Total numbers in deep poverty – estimated at 4.5m in 2019 by the Social Metrics Commission – have been rising in recent years even as relatively poverty levels remained constant.
Black and minority ethnic people in the UK are more than twice as likely as white people to experience “deep poverty” – extreme levels of hardship meaning they struggle to afford everyday basics such as food and energy, analysis has found.
It says they are more exposed to the cost of living crisis than white people as a result of ethnic minority incomes having slumped faster and further in recent years, leaving them more at risk of fuel poverty, food insecurity and destitution.
The Runnymede Trust charity, which published the analysis, said black and minority ethnic families faced the “strongest headwinds” in the coming months as the UK headed into a fresh living standards crisis, and were more likely to “go without.”
Halima Begum, Runnymede’s chief executive, said: “We talk about this cost of living crisis in universal terms. No one is immune from the consequences. However, what’s clear from this research is that some groups are less equal and more impacted than others, including our black and minority communities.”
The analysis found:
Despite making up 15% of the UK population, minority ethnic people account for 26% of those in deep poverty. They were 2.2 times more likely to be in deep poverty than white people. Bangladeshi people were more than three times more likely.

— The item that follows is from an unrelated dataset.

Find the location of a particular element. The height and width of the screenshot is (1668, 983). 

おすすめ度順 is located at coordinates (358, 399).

There was a racial inequalities dimension to social security cuts over the past decade, with black and minority ethnic families losing £806 a year on average, compared with £454 a year less for white families.

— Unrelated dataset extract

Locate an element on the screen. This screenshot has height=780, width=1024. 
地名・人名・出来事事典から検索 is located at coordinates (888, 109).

While government measures to limit the impact of soaring gas and electricity are likely to reduce fuel poverty rates among white people by 53%, they will fall by only 35% for black and minority ethnic communities.

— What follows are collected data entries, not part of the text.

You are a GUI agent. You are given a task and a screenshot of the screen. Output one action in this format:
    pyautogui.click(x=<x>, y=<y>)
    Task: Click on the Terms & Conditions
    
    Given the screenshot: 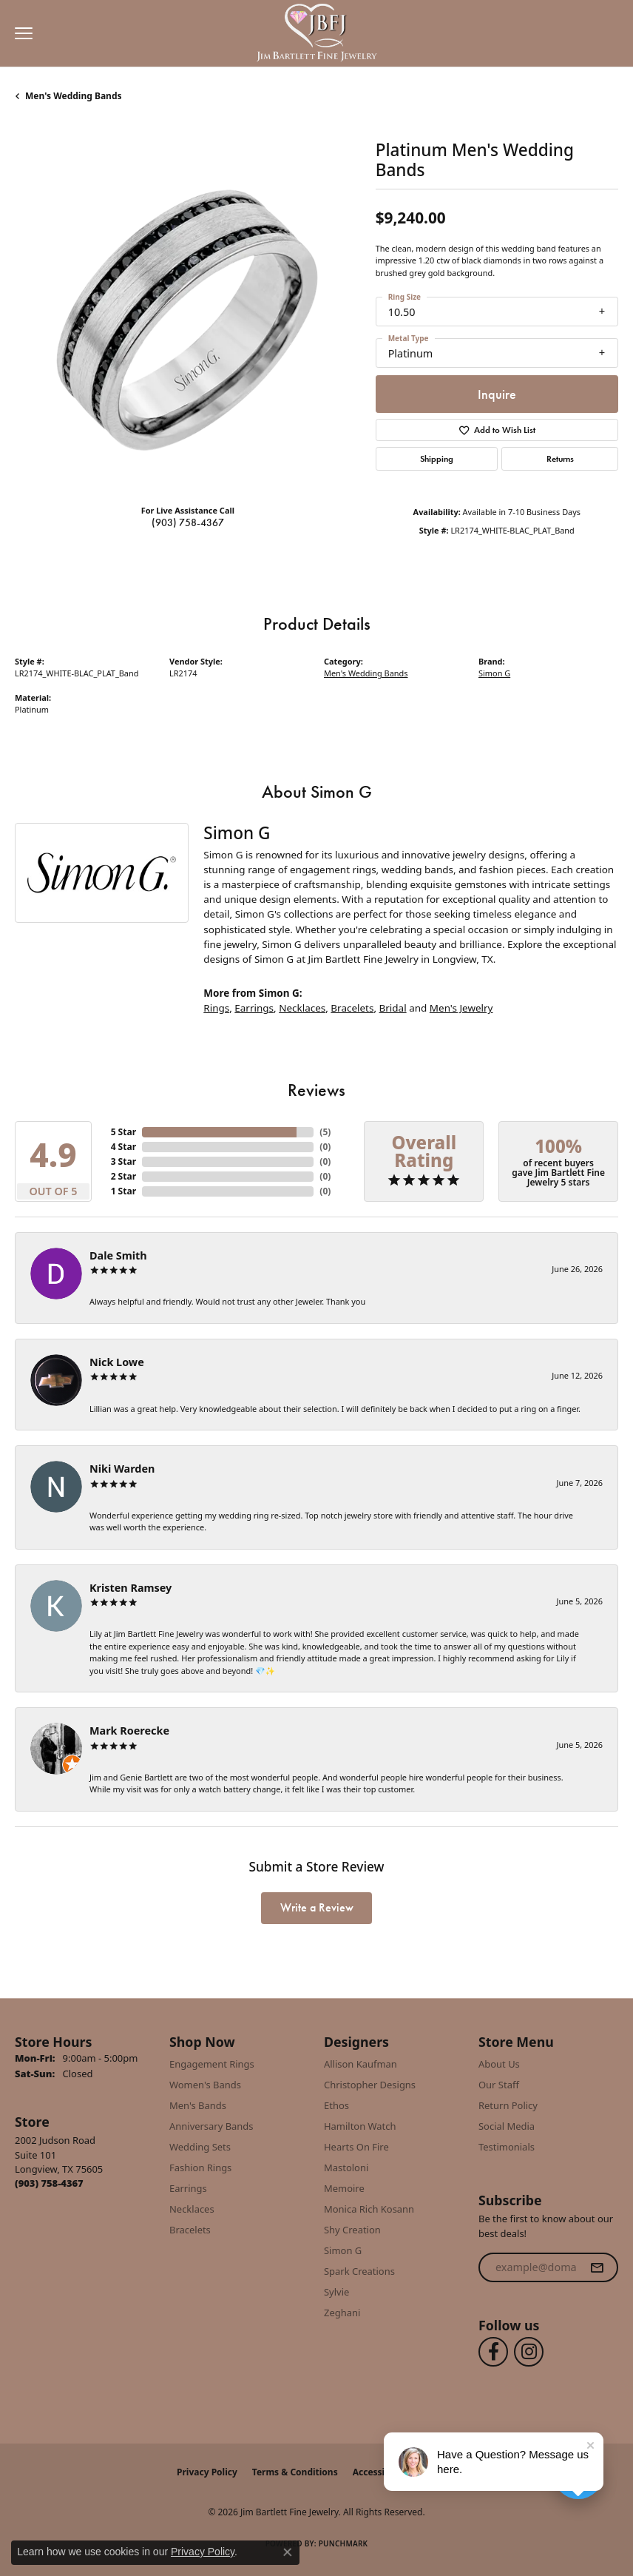 What is the action you would take?
    pyautogui.click(x=295, y=2472)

Runnymede’s head of research, Shabna Begum, said: “Differences in relative and deep poverty may be something we talk about as percentage figures, but in real life we are talking abot the pounds and pennies that make the difference between survival and destitution. “For so many of our black and minority ethnic families this means making decisions about whether to use their gas cooker or only buy food that can be heated in a microwave, whether parents eat or feed their prepayment electricity meter, or whether they can afford the £1 donation to charity their child’s school is requesting for non-uniform day.”